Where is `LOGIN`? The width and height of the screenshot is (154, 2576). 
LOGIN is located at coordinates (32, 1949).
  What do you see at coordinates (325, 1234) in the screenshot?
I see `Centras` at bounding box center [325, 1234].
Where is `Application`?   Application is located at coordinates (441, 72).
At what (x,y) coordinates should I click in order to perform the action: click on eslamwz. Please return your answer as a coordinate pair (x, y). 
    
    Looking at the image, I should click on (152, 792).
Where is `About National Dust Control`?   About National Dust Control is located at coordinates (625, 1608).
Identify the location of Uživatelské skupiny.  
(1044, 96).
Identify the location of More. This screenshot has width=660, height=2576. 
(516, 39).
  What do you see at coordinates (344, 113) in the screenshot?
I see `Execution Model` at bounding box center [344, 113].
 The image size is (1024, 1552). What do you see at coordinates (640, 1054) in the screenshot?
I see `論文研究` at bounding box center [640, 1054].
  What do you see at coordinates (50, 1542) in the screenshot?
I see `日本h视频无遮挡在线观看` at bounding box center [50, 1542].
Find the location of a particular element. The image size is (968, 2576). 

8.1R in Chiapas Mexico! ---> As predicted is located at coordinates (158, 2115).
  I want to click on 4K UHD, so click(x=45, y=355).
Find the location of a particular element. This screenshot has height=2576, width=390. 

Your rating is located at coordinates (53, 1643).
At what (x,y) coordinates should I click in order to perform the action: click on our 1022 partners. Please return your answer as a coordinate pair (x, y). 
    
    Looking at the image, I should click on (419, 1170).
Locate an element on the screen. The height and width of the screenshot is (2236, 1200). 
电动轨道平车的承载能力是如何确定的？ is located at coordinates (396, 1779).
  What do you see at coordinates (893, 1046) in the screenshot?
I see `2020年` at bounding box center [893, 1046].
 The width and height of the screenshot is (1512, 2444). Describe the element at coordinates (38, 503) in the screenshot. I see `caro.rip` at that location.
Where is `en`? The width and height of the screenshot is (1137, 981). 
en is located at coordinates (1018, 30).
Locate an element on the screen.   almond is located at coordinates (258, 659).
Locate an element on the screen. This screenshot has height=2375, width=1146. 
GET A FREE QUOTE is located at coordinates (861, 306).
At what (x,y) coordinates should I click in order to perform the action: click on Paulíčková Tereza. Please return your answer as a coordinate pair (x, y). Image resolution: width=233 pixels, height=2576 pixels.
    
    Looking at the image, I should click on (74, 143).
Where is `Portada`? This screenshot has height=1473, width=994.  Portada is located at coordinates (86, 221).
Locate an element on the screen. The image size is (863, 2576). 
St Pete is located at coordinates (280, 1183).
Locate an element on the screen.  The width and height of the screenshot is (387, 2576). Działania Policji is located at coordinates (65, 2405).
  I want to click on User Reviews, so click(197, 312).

(Problem) Your response must consist of the entries, reproduced exactly.

(Result for this exercise)
Where is `LOGIN`? The width and height of the screenshot is (154, 2576). 
LOGIN is located at coordinates (32, 1949).
  What do you see at coordinates (325, 1234) in the screenshot?
I see `Centras` at bounding box center [325, 1234].
Where is `Application`?   Application is located at coordinates (441, 72).
At what (x,y) coordinates should I click in order to perform the action: click on eslamwz. Please return your answer as a coordinate pair (x, y). 
    
    Looking at the image, I should click on (152, 792).
Where is `About National Dust Control`?   About National Dust Control is located at coordinates (625, 1608).
Identify the location of Uživatelské skupiny.  
(1044, 96).
Identify the location of More. This screenshot has width=660, height=2576. 
(516, 39).
  What do you see at coordinates (344, 113) in the screenshot?
I see `Execution Model` at bounding box center [344, 113].
 The image size is (1024, 1552). What do you see at coordinates (640, 1054) in the screenshot?
I see `論文研究` at bounding box center [640, 1054].
  What do you see at coordinates (50, 1542) in the screenshot?
I see `日本h视频无遮挡在线观看` at bounding box center [50, 1542].
Find the location of a particular element. The image size is (968, 2576). 

8.1R in Chiapas Mexico! ---> As predicted is located at coordinates (158, 2115).
  I want to click on 4K UHD, so click(x=45, y=355).
Find the location of a particular element. This screenshot has height=2576, width=390. 

Your rating is located at coordinates (53, 1643).
At what (x,y) coordinates should I click in order to perform the action: click on our 1022 partners. Please return your answer as a coordinate pair (x, y). 
    
    Looking at the image, I should click on (419, 1170).
Locate an element on the screen. The height and width of the screenshot is (2236, 1200). 
电动轨道平车的承载能力是如何确定的？ is located at coordinates (396, 1779).
  What do you see at coordinates (893, 1046) in the screenshot?
I see `2020年` at bounding box center [893, 1046].
 The width and height of the screenshot is (1512, 2444). Describe the element at coordinates (38, 503) in the screenshot. I see `caro.rip` at that location.
Where is `en`? The width and height of the screenshot is (1137, 981). 
en is located at coordinates (1018, 30).
Locate an element on the screen.   almond is located at coordinates (258, 659).
Locate an element on the screen. This screenshot has height=2375, width=1146. 
GET A FREE QUOTE is located at coordinates (861, 306).
At what (x,y) coordinates should I click in order to perform the action: click on Paulíčková Tereza. Please return your answer as a coordinate pair (x, y). Image resolution: width=233 pixels, height=2576 pixels.
    
    Looking at the image, I should click on (74, 143).
Where is `Portada`? This screenshot has height=1473, width=994.  Portada is located at coordinates (86, 221).
Locate an element on the screen. The image size is (863, 2576). 
St Pete is located at coordinates (280, 1183).
Locate an element on the screen.  The width and height of the screenshot is (387, 2576). Działania Policji is located at coordinates (65, 2405).
  I want to click on User Reviews, so click(197, 312).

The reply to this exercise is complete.